Il sentimento negativo più grande è stato il rammarico. È un’angoscia profonda sapere che, se te ne vai, tutto ciò che hai continuamente rimandato, pensando di farlo “quando avrò tempo”, non lo farai più. E non sono le cose dell’avere, non sono i viaggi, non i disegni o i libri di fotografie incompiuti. Mi dava pena che di me, della mia vita, della mia storia, delle mie scelte e dei valori che mi hanno fatto stare bene, non avrei lasciato nulla di scritto, come ho sempre voluto fare, e non ho mai fatto. Non un libro, ma un quaderno, un quaderno dove raccontare ai miei figli tutto ciò che ho fatto, le persone che ho incontrato, le scelte e le motivazioni, i sentimenti, gli amori. Dei miei genitori ricordo poco. Dei miei nonni, nulla.
Vorrei scrivere un quaderno che contenga i ricordi di una vita. “Se muoio – ho pensato - domani sarò anch’io nel mucchio, senza aver trovato il tempo per lasciare qualcosa”.
Ma ci sono anche i sentimenti belli che mi hanno accompagnato. Per prima, la consapevolezza che noi non siamo i padroni della vita, ne siamo il mezzo di trasporto. Come tanti piccoli vagoni di un infinito treno. Ognuno di noi riceve un pezzo di Vita. Che non si trasmette solo con le leggi della scienza e dell’ereditarietà. Si trasmette con le leggi dell’Amore. E cresce, e si sviluppa, e cambia ogni volta che incontriamo qualcuno, ad ogni esperienza, ad ogni respiro. La Vita che ci è stata data all’inizio la trasmettiamo così, a chi viene dopo. Perché a noi era stata data da chi è venuto prima. I nostri cari sono dentro di noi. I vestiti sono al cimitero o nella cenere. Ma il loro pezzetto di Vita è arrivato a noi. Il mio pezzetto di Vita l’ho preso, stropicciato, fatto crescere, talvolta ferito, una volta sporcato, altre volte lavato. Trasformato. E adesso è già in chi viene dopo di me.
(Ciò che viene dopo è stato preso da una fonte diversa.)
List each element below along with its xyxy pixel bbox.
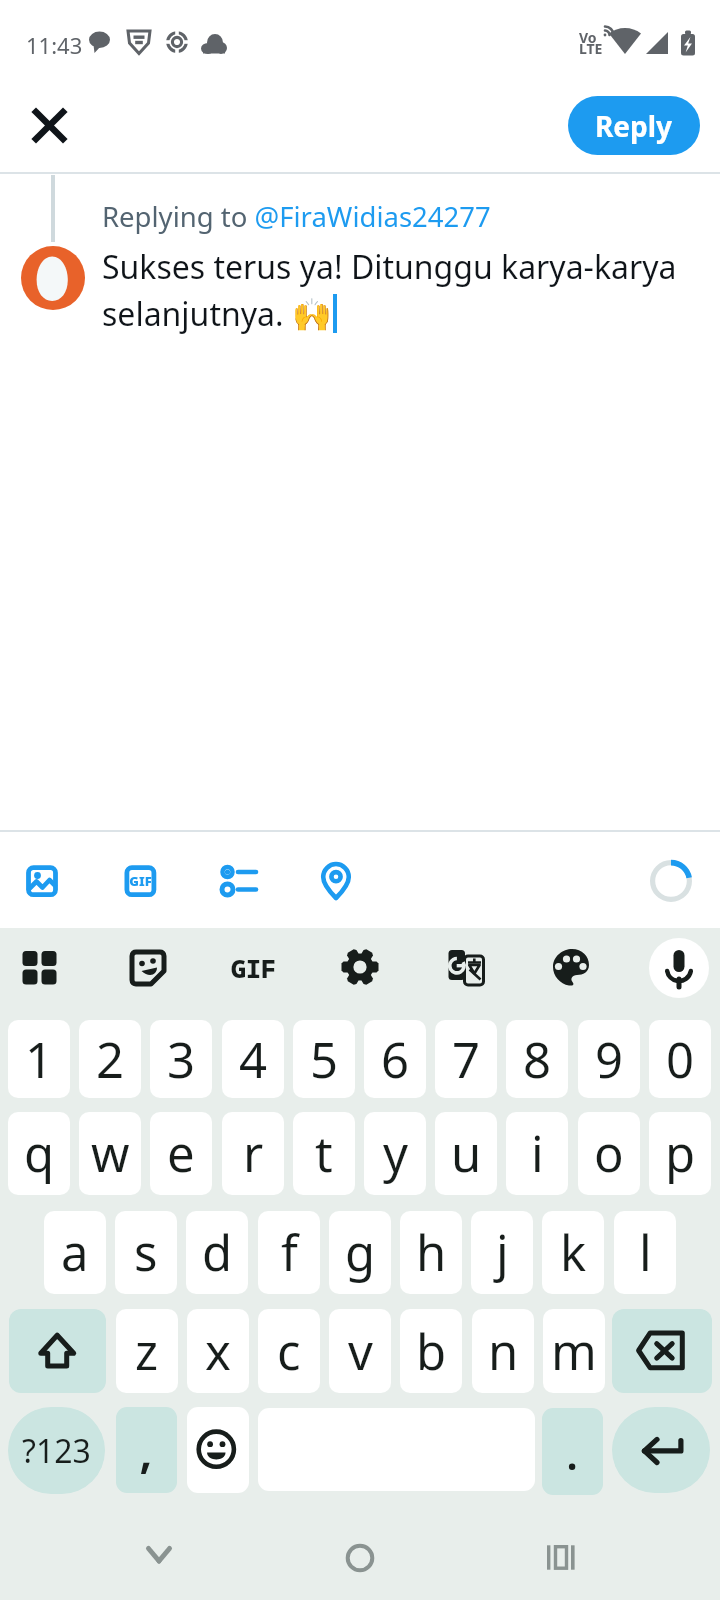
button[interactable]: Add photo xyxy=(10,849,74,913)
button[interactable]: r xyxy=(222,1112,284,1195)
button[interactable]: d xyxy=(186,1211,248,1294)
staticText: GIF xyxy=(231,951,277,985)
button[interactable]: Theme xyxy=(539,936,603,1000)
button[interactable]: l xyxy=(614,1211,676,1294)
button[interactable]: Shift xyxy=(9,1309,106,1393)
button[interactable]: Back xyxy=(127,1526,191,1590)
button[interactable]: g xyxy=(329,1211,391,1294)
staticText: s xyxy=(134,1219,158,1286)
button[interactable]: 8 xyxy=(506,1020,568,1098)
button[interactable]: v xyxy=(329,1309,391,1393)
button[interactable]: GIF xyxy=(222,936,286,1000)
button[interactable]: e xyxy=(150,1112,212,1195)
button[interactable]: Settings xyxy=(328,936,392,1000)
staticText: 0 xyxy=(666,1026,695,1093)
staticText: LTE xyxy=(579,39,603,58)
button[interactable]: 1 xyxy=(8,1020,70,1098)
button[interactable]: Stickers xyxy=(116,936,180,1000)
staticText: 1 xyxy=(25,1026,54,1093)
staticText: h xyxy=(416,1219,447,1286)
button[interactable]: b xyxy=(400,1309,462,1393)
button[interactable]: s xyxy=(115,1211,177,1294)
button[interactable]: n xyxy=(472,1309,534,1393)
button[interactable]: q xyxy=(8,1112,70,1195)
button[interactable]: Keyboard layouts xyxy=(7,936,71,1000)
staticText: 5 xyxy=(310,1026,339,1093)
staticText: p xyxy=(665,1120,696,1187)
staticText: r xyxy=(243,1120,264,1187)
staticText: Sukses terus ya! Ditunggu karya-karya se… xyxy=(102,245,677,336)
staticText: e xyxy=(167,1120,195,1187)
staticText: y xyxy=(383,1120,408,1187)
button[interactable]: u xyxy=(435,1112,497,1195)
staticText: 11:43 xyxy=(26,30,83,60)
staticText: b xyxy=(416,1318,447,1385)
staticText: Reply xyxy=(595,107,673,145)
button[interactable]: j xyxy=(471,1211,533,1294)
button[interactable]: Emoji xyxy=(187,1407,249,1493)
staticText: i xyxy=(531,1120,544,1187)
button[interactable]: f xyxy=(258,1211,320,1294)
button[interactable]: w xyxy=(79,1112,141,1195)
button[interactable]: Period xyxy=(542,1408,603,1495)
staticText: d xyxy=(202,1219,233,1286)
button[interactable]: Translate xyxy=(433,936,497,1000)
staticText: c xyxy=(277,1318,301,1385)
button[interactable]: 0 xyxy=(649,1020,711,1098)
staticText: 4 xyxy=(239,1026,268,1093)
button[interactable]: m xyxy=(543,1309,605,1393)
button[interactable]: Reply xyxy=(568,96,700,155)
staticText: 9 xyxy=(595,1026,624,1093)
button[interactable]: 4 xyxy=(222,1020,284,1098)
staticText: 7 xyxy=(452,1026,481,1093)
staticText: w xyxy=(91,1120,130,1187)
button[interactable]: t xyxy=(293,1112,355,1195)
button[interactable]: x xyxy=(187,1309,249,1393)
staticText: 3 xyxy=(167,1026,196,1093)
button[interactable]: Comma xyxy=(116,1407,177,1493)
staticText: GIF xyxy=(129,872,152,890)
staticText: u xyxy=(451,1120,482,1187)
staticText: Replying to @FiraWidias24277 xyxy=(102,198,491,235)
staticText: ?123 xyxy=(22,1429,91,1473)
staticText: v xyxy=(348,1318,373,1385)
button[interactable]: i xyxy=(506,1112,568,1195)
button[interactable]: 3 xyxy=(150,1020,212,1098)
button[interactable]: 2 xyxy=(79,1020,141,1098)
staticText: 8 xyxy=(523,1026,552,1093)
staticText: n xyxy=(488,1318,519,1385)
button[interactable]: Voice input xyxy=(649,938,709,998)
button[interactable]: a xyxy=(44,1211,106,1294)
staticText: 6 xyxy=(381,1026,410,1093)
staticText: z xyxy=(135,1318,159,1385)
button[interactable]: Recent apps xyxy=(529,1526,593,1590)
button[interactable]: o xyxy=(578,1112,640,1195)
button[interactable]: k xyxy=(542,1211,604,1294)
staticText: k xyxy=(560,1219,587,1286)
button[interactable]: ?123 xyxy=(8,1407,105,1494)
staticText: q xyxy=(24,1120,55,1187)
button[interactable]: p xyxy=(649,1112,711,1195)
button[interactable]: Poll xyxy=(206,849,270,913)
button[interactable]: c xyxy=(258,1309,320,1393)
staticText: Vo xyxy=(579,28,597,47)
staticText: j xyxy=(496,1219,509,1286)
staticText: o xyxy=(594,1120,624,1187)
button[interactable]: Home xyxy=(328,1526,392,1590)
button[interactable]: h xyxy=(400,1211,462,1294)
button[interactable]: 9 xyxy=(578,1020,640,1098)
staticText: g xyxy=(345,1219,376,1286)
button[interactable]: 6 xyxy=(364,1020,426,1098)
button[interactable]: 5 xyxy=(293,1020,355,1098)
button[interactable]: z xyxy=(116,1309,178,1393)
button[interactable]: 7 xyxy=(435,1020,497,1098)
button[interactable]: Close xyxy=(18,94,80,156)
button[interactable]: y xyxy=(364,1112,426,1195)
button[interactable]: Enter xyxy=(612,1407,710,1493)
button[interactable]: Backspace xyxy=(612,1309,712,1393)
button[interactable]: Add GIF xyxy=(108,849,172,913)
staticText: a xyxy=(61,1219,89,1286)
staticText: 2 xyxy=(96,1026,125,1093)
button[interactable]: Location xyxy=(304,849,368,913)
Tanti pezzetti di Vita. Tutti insieme fanno una sola, infinita, bellissima, immortale Vita: si chiama Dio. E farne parte mi dava serenità anche nei respiri più faticosi. Questo mi consolava. “La mia anima sarà in quella di mia moglie e dei miei figli, come quella dei miei genitori è in me. Ci sarà un funerale? Be’, daranno l’addio al vestito che l’ha contenuta, nulla di più!”
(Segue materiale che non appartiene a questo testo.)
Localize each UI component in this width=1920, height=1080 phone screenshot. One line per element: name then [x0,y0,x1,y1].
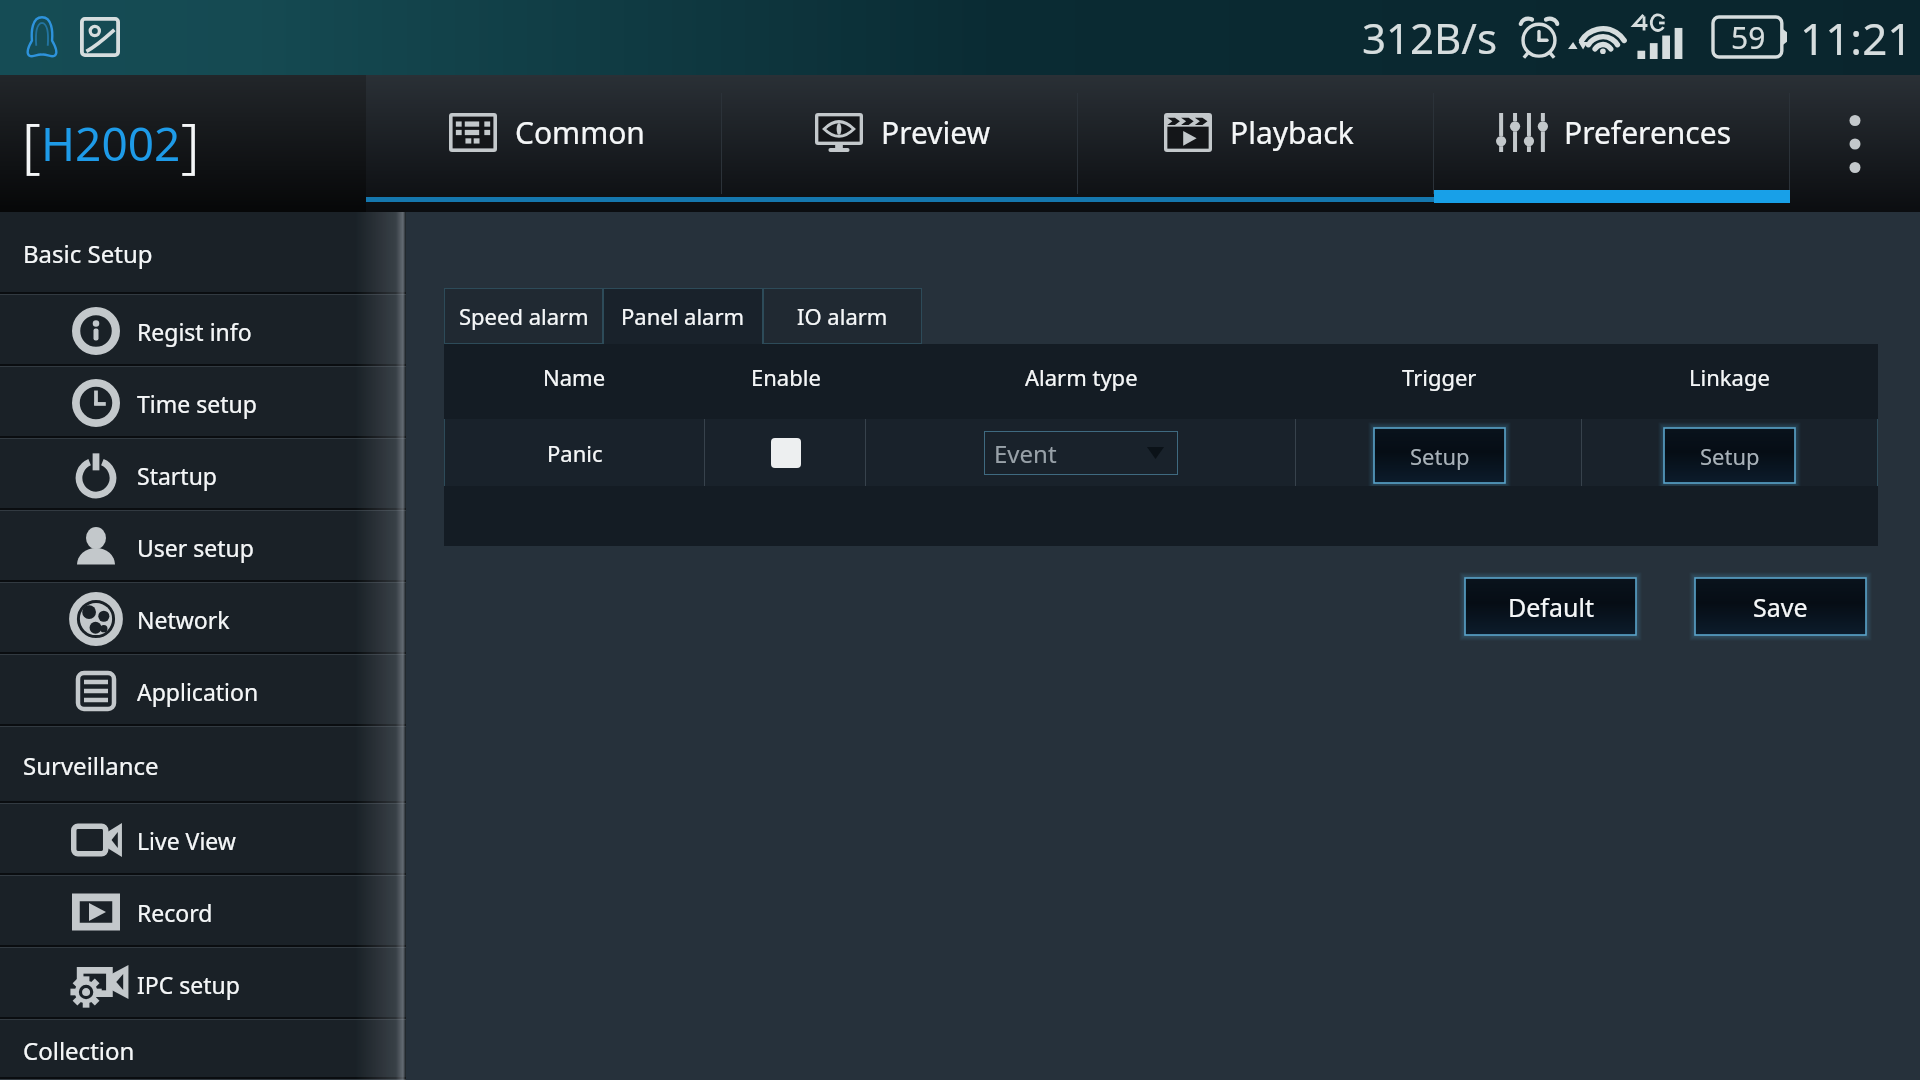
button[interactable]: IPC setup [0,948,406,1020]
button[interactable]: Default [1459,572,1642,641]
staticText: User setup [137,532,254,563]
staticText: [ [22,104,41,183]
staticText: H2002 [41,112,181,175]
staticText: Save [1753,590,1808,624]
staticText: Name [543,362,606,392]
button[interactable]: Alarm type Event [984,431,1178,475]
staticText: Preview [881,112,991,153]
staticText: Speed alarm [459,301,589,331]
button[interactable]: Setup [1658,422,1801,489]
button[interactable]: Application [0,655,406,727]
staticText: ] [181,104,200,183]
staticText: 312B/s [1362,9,1498,66]
button[interactable]: [ [0,75,366,212]
button[interactable]: Save [1689,572,1872,641]
button[interactable]: User setup [0,511,406,583]
button[interactable]: Speed alarm [444,288,603,344]
button[interactable]: Preview [722,75,1078,212]
staticText: IO alarm [797,301,888,331]
button[interactable]: Collection [0,1020,406,1080]
staticText: Enable [751,362,821,392]
staticText: Panic [547,438,603,468]
staticText: Surveillance [23,749,159,782]
staticText: Common [515,112,645,153]
staticText: Network [137,604,230,635]
button[interactable]: Record [0,876,406,948]
button[interactable]: IO alarm [763,288,922,344]
button[interactable]: Surveillance [0,727,406,804]
button[interactable]: Enable Panic alarm [771,438,801,468]
staticText: Record [137,897,213,928]
button[interactable]: Startup [0,439,406,511]
staticText: Panel alarm [621,301,745,331]
staticText: Basic Setup [23,237,153,270]
staticText: Setup [1410,441,1470,471]
button[interactable]: Live View [0,804,406,876]
staticText: Collection [23,1034,135,1067]
staticText: Live View [137,825,236,856]
staticText: 59 [1731,17,1766,57]
staticText: Regist info [137,316,252,347]
staticText: Default [1508,590,1594,624]
staticText: Preferences [1564,112,1732,153]
staticText: Alarm type [1025,362,1138,392]
staticText: Application [137,676,259,707]
button[interactable]: Time setup [0,367,406,439]
staticText: Trigger [1402,362,1477,392]
staticText: IPC setup [137,969,240,1000]
button[interactable]: Basic Setup [0,212,406,295]
button[interactable]: Regist info [0,295,406,367]
staticText: Linkage [1689,362,1770,392]
button[interactable]: More options [1790,75,1920,212]
button[interactable]: Playback [1078,75,1434,212]
staticText: Time setup [137,388,257,419]
button[interactable]: Network [0,583,406,655]
staticText: Startup [137,460,217,491]
staticText: Playback [1230,112,1354,153]
button[interactable]: Preferences [1434,75,1790,212]
button[interactable]: Common [366,75,722,212]
staticText: 11:21 [1800,8,1913,68]
staticText: Event [994,437,1057,470]
button[interactable]: Setup [1368,422,1511,489]
staticText: Setup [1700,441,1760,471]
button[interactable]: Panel alarm [603,288,763,344]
L'esperienza umana di queste giornate è stata intensa e il pensiero costante che mi ha accompagnato e mi è presente tutt'ora è quello della riconoscenza. Riconoscenza verso quegli occhi gentili, gli unici che mi era concesso vedere, amorevoli, interessati, stanchi, segnati, preoccupati ma mai provati, sempre presenti soprattutto nei momenti difficili. Riconoscenza verso quelle mani, quelle schiene piegate dalla stanchezza, quelle parole dette al momento giusto. Riconoscenza per il coraggio di essere qui, per l'empatia che non si studia sui libri, per la con-passione, la condivisione, la responsabilità delle nostre donne e dei nostri uomini.
Potrebbero abbattere i muri di Poliambulanza, ma il volto di Poliambulanza resterebbe lo stesso. Perché è il volto di chi non è solo un professionista, ma di chi sa essere prossimo. Ho pensato più volte con dolore a chi non ce l'ha fatta, ma sono certo che mai sarà mancato lo sguardo di chi, nella solitudine della fine, avrà saputo essere non solo medico o infermiere, ma anche padre, madre, figlio o fratello.
Per questo motivo, quando l’albero in giardino che era apparentemente morto è rifiorito, quando la saturazione per un miracolo è tornata a salire e mi ha risparmiato la Terapia Intensiva, quando il tempo si è sbloccato e si è avvicinato il momento di uscire e ricominciare la più bella primavera della mia vita, l'unica cosa che ho pensato di fare è stata di inginocchiarmi: simbolicamente, di fronte ad ogni persona, medico, infermiere, Oss, ausiliario che ha incrociato il mio destino. In ginocchio per ringraziare Dio per questo rinnovato dono. In ginocchio per esprimere ad ognuno il mio più semplice, profondo, sincero e commosso grazie.